Judge refuses to stay Idaho same-sex marriages

BOISE, Idaho — A federal magistrate judge on Wednesday rejected a request from Idaho’s governor to put same-sex weddings on hold while he appeals her ruling from a day earlier that struck down the state’s same-sex marriage ban.

US District Magistrate Judge Candy Dale wrote that the appeal is unlikely to succeed, so there’s no reason to keep the state from granting marriage licenses to gay couples starting Friday.

Dale noted she already found Gov. C.L. “Butch” Otter’s arguments lacked legal merit when she struck down the ban Tuesday evening.

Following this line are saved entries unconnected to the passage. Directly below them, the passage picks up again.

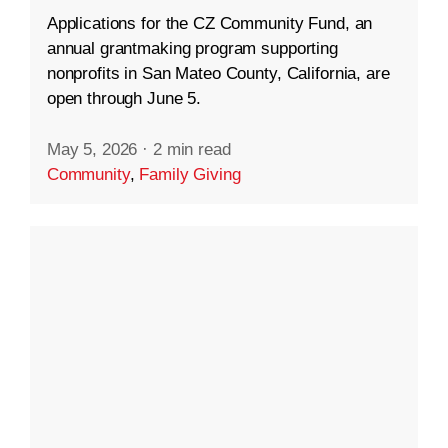
Applications for the CZ Community Fund, an
annual grantmaking program supporting
nonprofits in San Mateo County, California, are
open through June 5.
May 5, 2026
·
2 min read
Community
,
Family Giving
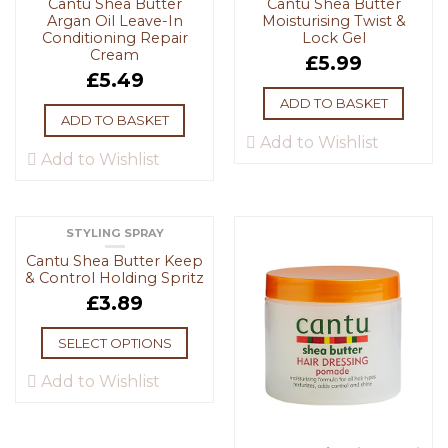
Cantu Shea Butter
Cantu Shea Butter
Argan Oil Leave-In
Moisturising Twist &
Conditioning Repair
Lock Gel
Cream
£
5.99
£
5.49
ADD TO BASKET
ADD TO BASKET
Add to Wishlist
Add to Wishlist
STYLING SPRAY
Cantu Shea Butter Keep
& Control Holding Spritz
£
3.89
SELECT OPTIONS
Add to Wishlist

The judge said allowing Idaho to continue enforcing its laws against same-sex marriage would irreparably harm the four couples who sued over the ban, along with other gay couples.

“Nor does the public interest favor preserving a status quo that deprives individuals of their constitutional rights,” Dale wrote. “The court finds a stay pending appeal is not warranted.”

Idaho Attorney General Lawrence Wasden is expected to file an emergency motion with the 9th US Circuit Court of Appeals on Wednesday asking for same-sex marriages to be put on hold pending an appeal.

Otter’s attorneys also are expected to file an emergency motion for a hearing and stay with the federal appeals court.

The governor said in a statement Tuesday that Dale’s ruling overturning the state’s same-sex marriage ban was disappointing, but it was just one step in a long battle that will end at the US Supreme Court.

The nation’s highest court last year found that the 1996 Defense of Marriage Act that forbade the federal government from recognizing same-sex marriage improperly deprived gay couples of due process.

Gay rights activists have since won multiple lower-court cases, and expectations are high that the Supreme Court eventually will rule that gays can marry in every state. So far, gay marriage is legal in 17 states and the District of Columbia.

In the request to Dale, Otter’s attorneys said they were convinced that if the judge wouldn’t issue a stay, the 9th Circuit or Supreme Court would.

“That conviction is based on the fact that the Ninth Circuit granted such a stay in the California same-sex marriage case, the Sixth district did the same in the Michigan same-sex marriage case, and the United States Supreme Court did the same in the Utah same-sex marriage case,” Otter’s attorneys wrote.

Otter’s attorneys said the stay was necessary to prevent the “chaos, confusion, conflict, uncertainty and spawn of further litigation and administrative actions seen in Utah and, to a lesser extent, in Michigan.”

The governor’s attorneys characterized those situations as an “unmitigated disaster.”

The Supreme Court issued a stay on same-sex marriages in Utah on Jan. 6, two weeks after a federal court overturned that state’s same-sex marriage ban. In the meantime, the 10th US Circuit Court of Appeals refused to issue a stay while attorneys for Utah sought an appeal.

Dale’s ruling ending the ban came in response to a lawsuit against the governor and Ada County Clerk Chris Rich brought by four Idaho same-sex couples. The judge said the ban unconstitutionally denies gay and lesbian couples their fundamental right to marry, and wrongly stigmatizes their families.

“This is exciting news,” said Monica Hopkins, executive director of the American Civil Liberties Union of Idaho. “The court was right to strike down this discriminatory law. Marriage does provide recognition and peace of mind, not only for the plaintiffs involved in this case, but for all loving and committed couples.”

Also Wednesday, a federal judge ruled a national group cannot defend Oregon’s same-sex marriage ban after the state’s attorney general refused to do so. US District Judge Michael McShane denied the motion to intervene from the National Organization for Marriage.

The decision paves the way for a ruling on the constitutionality of Oregon’s same-sex marriage ban, which could come at any time.